Required action:
Work out the number of lines that hold "Battery" in the listing, and give that number with no other text.

Records for the exercise:
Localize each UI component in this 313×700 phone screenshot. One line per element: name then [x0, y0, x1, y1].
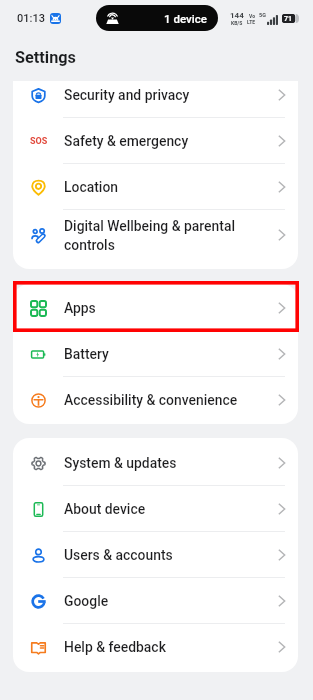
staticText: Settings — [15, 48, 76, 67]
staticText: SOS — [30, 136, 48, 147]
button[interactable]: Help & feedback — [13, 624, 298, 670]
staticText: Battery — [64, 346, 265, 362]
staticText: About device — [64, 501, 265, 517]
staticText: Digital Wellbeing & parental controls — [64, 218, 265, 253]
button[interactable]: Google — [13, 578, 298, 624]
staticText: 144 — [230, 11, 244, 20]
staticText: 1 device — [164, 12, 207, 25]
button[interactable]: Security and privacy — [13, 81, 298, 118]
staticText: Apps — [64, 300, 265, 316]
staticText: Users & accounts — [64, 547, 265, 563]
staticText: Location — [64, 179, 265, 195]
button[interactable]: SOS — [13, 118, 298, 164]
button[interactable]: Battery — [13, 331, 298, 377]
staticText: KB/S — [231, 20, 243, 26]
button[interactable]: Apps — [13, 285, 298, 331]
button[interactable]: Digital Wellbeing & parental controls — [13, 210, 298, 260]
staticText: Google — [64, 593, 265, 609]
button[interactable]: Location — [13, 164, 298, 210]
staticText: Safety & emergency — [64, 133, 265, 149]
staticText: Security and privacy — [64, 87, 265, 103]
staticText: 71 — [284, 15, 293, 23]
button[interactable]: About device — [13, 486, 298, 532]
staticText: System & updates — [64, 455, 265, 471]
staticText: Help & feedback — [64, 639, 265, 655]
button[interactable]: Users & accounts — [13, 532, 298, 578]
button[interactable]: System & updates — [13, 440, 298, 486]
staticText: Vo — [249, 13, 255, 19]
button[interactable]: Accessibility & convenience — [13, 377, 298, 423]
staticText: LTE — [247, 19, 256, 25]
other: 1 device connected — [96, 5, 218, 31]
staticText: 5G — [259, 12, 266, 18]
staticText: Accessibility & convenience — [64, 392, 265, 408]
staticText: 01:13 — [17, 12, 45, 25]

Answer area:
2